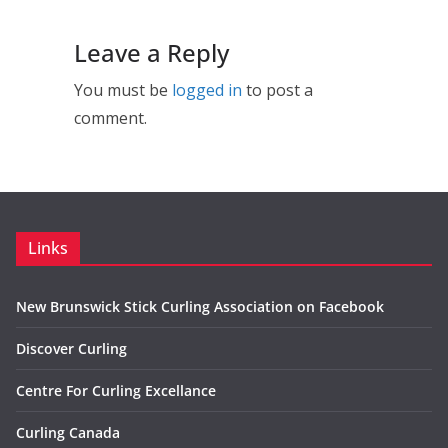
Leave a Reply
You must be
logged in
to post a
comment.
Links
New Brunswick Stick Curling Association on Facebook
Discover Curling
Centre For Curling Excellance
Curling Canada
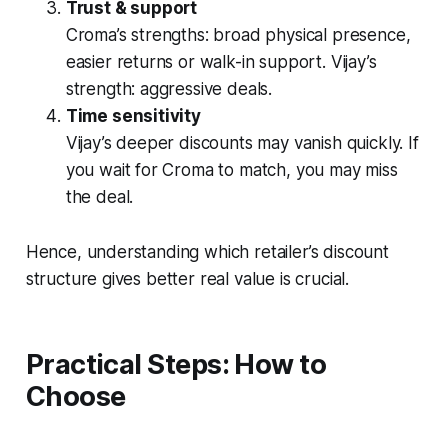
Trust & support
Croma’s strengths: broad physical presence,
easier returns or walk-in support. Vijay’s
strength: aggressive deals.
Time sensitivity
Vijay’s deeper discounts may vanish quickly. If
you wait for Croma to match, you may miss
the deal.
Hence, understanding which retailer’s discount
structure gives better
real value
is crucial.
Practical Steps: How to
Choose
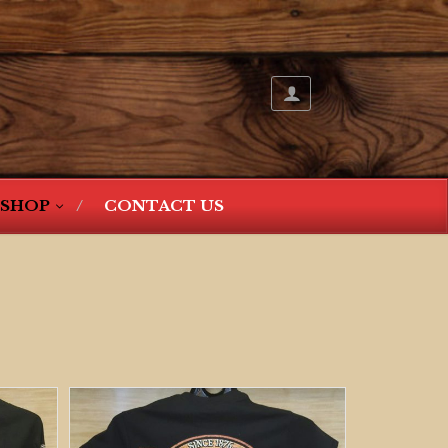
SHOP
CONTACT US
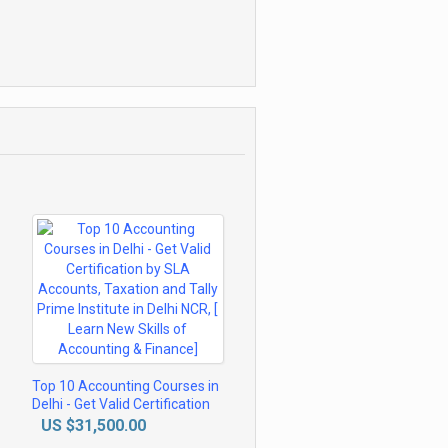
Top 10 Accounting Courses in
Delhi - Get Valid Certification
by SLA Accounts, Taxation
US $31,500.00
and Tally Prime Institute in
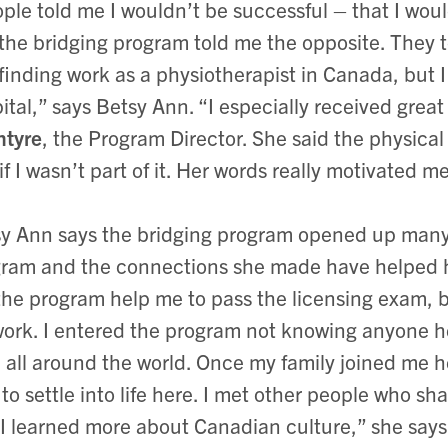
ple told me I wouldn’t be successful – that I wou
the bridging program told me the opposite. They t
 finding work as a physiotherapist in Canada, but I
ital,” says Betsy Ann. “I especially received grea
ntyre
, the Program Director. She said the physical
 if I wasn’t part of it. Her words really motivated m
y Ann says the bridging program opened up many 
ram and the connections she made have helped he
the program help me to pass the licensing exam, 
ork. I entered the program not knowing anyone h
 all around the world. Once my family joined me 
to settle into life here. I met other people who sh
I learned more about Canadian culture,” she says.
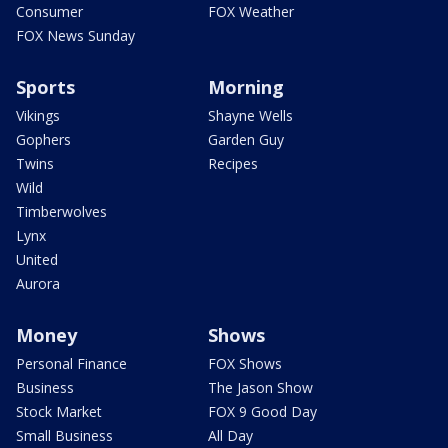
Consumer
FOX Weather
FOX News Sunday
Sports
Morning
Vikings
Shayne Wells
Gophers
Garden Guy
Twins
Recipes
Wild
Timberwolves
Lynx
United
Aurora
Money
Shows
Personal Finance
FOX Shows
Business
The Jason Show
Stock Market
FOX 9 Good Day
Small Business
All Day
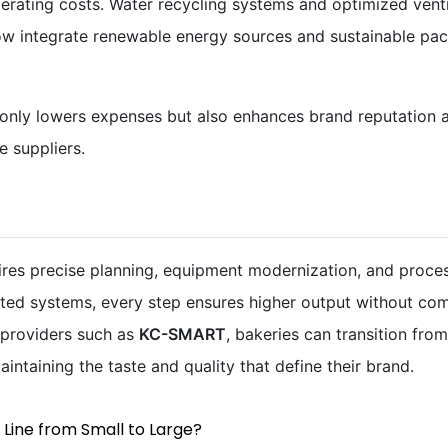
rating costs. Water recycling systems and optimized ventil
now integrate renewable energy sources and sustainable pac
 only lowers expenses but also enhances brand reputation
 suppliers.
ires precise planning, equipment modernization, and proce
ated systems, every step ensures higher output without com
 providers such as
KC-SMART
, bakeries can transition fro
aintaining the taste and quality that define their brand.
 Line from Small to Large?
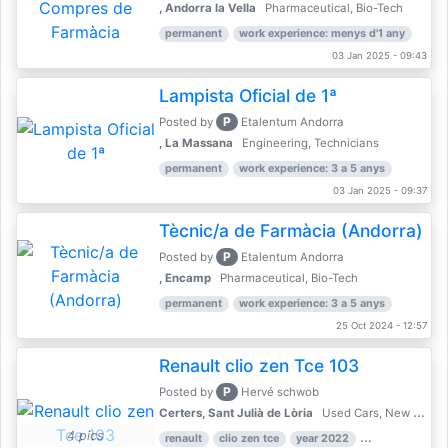
, Andorra la Vella
Pharmaceutical, Bio-Tech
permanent
work experience: menys d'1 any
03 Jan 2025 - 09:43
Lampista Oficial de 1ª
P
Posted by
Etalentum Andorra
, La Massana
Engineering, Technicians
permanent
work experience: 3 a 5 anys
03 Jan 2025 - 09:37
Tècnic/a de Farmàcia (Andorra)
P
Posted by
Etalentum Andorra
, Encamp
Pharmaceutical, Bio-Tech
permanent
work experience: 3 a 5 anys
25 Oct 2024 - 12:57
Renault clio zen Tce 103
P
Posted by
Hervé schwob
Certers, Sant Julià de Lòria
Used Cars, New Cars
4 pics
renault
clio zen tce
year 2022
39,000 km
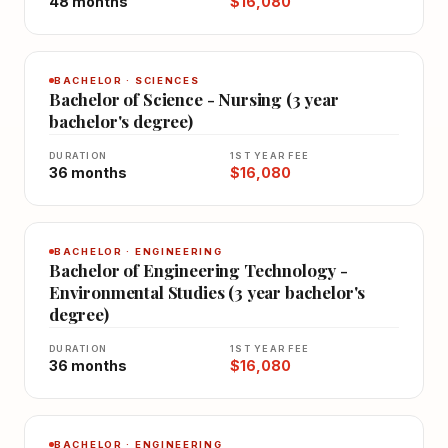
48 months
$16,080
BACHELOR · SCIENCES
Bachelor of Science - Nursing (3 year
bachelor's degree)
DURATION
1ST YEAR FEE
36 months
$16,080
BACHELOR · ENGINEERING
Bachelor of Engineering Technology -
Environmental Studies (3 year bachelor's
degree)
DURATION
1ST YEAR FEE
36 months
$16,080
BACHELOR · ENGINEERING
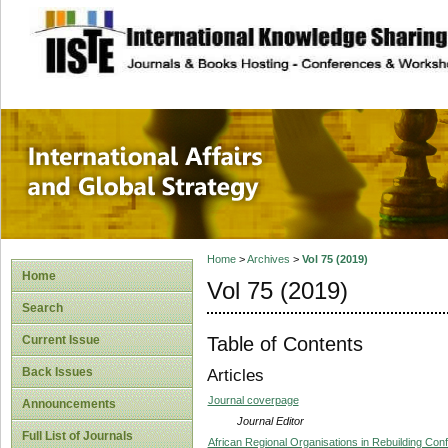
site description
International Affa
Home
>
Archives
>
Vol 75 (2019)
Home
Vol 75 (2019)
Search
Table of Contents
Current Issue
Back Issues
Articles
Journal coverpage
Announcements
Journal Editor
Full List of Journals
African Regional Organisations in Rebuilding Confl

⁂

Check each line of the material for "says". Copy the ones that have it.

[Response]
ital,” says Betsy Ann. “I especially received grea
y Ann says the bridging program opened up many 
I learned more about Canadian culture,” she says.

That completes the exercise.